Given is a string $S$. From this string, Takahashi will make a new string $T$ as follows.

• First, mark one or more characters in $S$. Here, no two marked characters should be adjacent.
• Next, delete all unmarked characters.
• Finally, let $T$ be the remaining string. Here, it is forbidden to change the order of the characters.

How many strings are there that can be obtained as $T$? Find the count modulo $(10^9 + 7)$.

Constraints

• $S$ is a string of length between $1$ and $2 \\times 10^5$ (inclusive) consisting of lowercase English letters.

---

Input

Input is given from Standard Input in the following format:

$S$

Output

Print the number of different strings that can be obtained as $T$, modulo $(10^9 + 7)$.

---

Sample Input 1

abc

Sample Output 1

4

There are four strings that can be obtained as $T$: a, b, c, and ac.

Marking the first character of $S$ yields a;

marking the second character of $S$ yields b;

marking the third character of $S$ yields c;

marking the first and third characters of $S$ yields ac.

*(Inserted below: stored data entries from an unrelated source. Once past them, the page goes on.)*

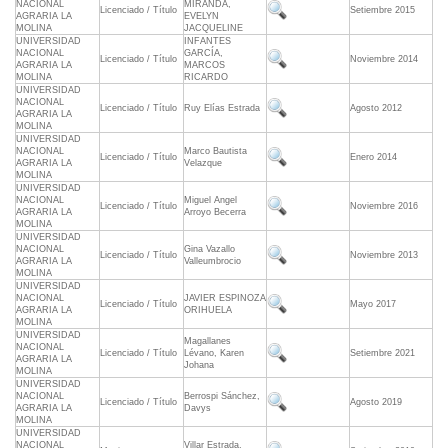
NACIONAL
MIRANDA,
Licenciado / Título
Setiembre 2015
AGRARIA LA
EVELYN
MOLINA
JACQUELINE
UNIVERSIDAD
INFANTES
NACIONAL
GARCÍA,
Licenciado / Título
Noviembre 2014
AGRARIA LA
MARCOS
MOLINA
RICARDO
UNIVERSIDAD
NACIONAL
Licenciado / Título
Ruy Elías Estrada
Agosto 2012
AGRARIA LA
MOLINA
UNIVERSIDAD
NACIONAL
Marco Bautista
Licenciado / Título
Enero 2014
AGRARIA LA
Velazque
MOLINA
UNIVERSIDAD
NACIONAL
Miguel Angel
Licenciado / Título
Noviembre 2016
AGRARIA LA
Arroyo Becerra
MOLINA
UNIVERSIDAD
NACIONAL
Gina Vazallo
Licenciado / Título
Noviembre 2013
AGRARIA LA
Valleumbrocio
MOLINA
UNIVERSIDAD
NACIONAL
JAVIER ESPINOZA
Licenciado / Título
Mayo 2017
AGRARIA LA
ORIHUELA
MOLINA
UNIVERSIDAD
Magallanes
NACIONAL
Licenciado / Título
Lévano, Karen
Setiembre 2021
AGRARIA LA
Johana
MOLINA
UNIVERSIDAD
NACIONAL
Berrospi Sánchez,
Licenciado / Título
Agosto 2019
AGRARIA LA
Davys
MOLINA
UNIVERSIDAD
NACIONAL
Villar Estrada,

Note that it is forbidden to, for example, mark both the first and second characters.

---

Sample Input 2

aa

Sample Output 2

1

There is just one string that can be obtained as $T$, which is a. Note that marking different positions may result in the same string.

---

Sample Input 3

acba

Sample Output 3

6

There are six strings that can be obtained as $T$: a, b, c, aa, ab, and ca.

---

Sample Input 4

chokudai

Sample Output 4

54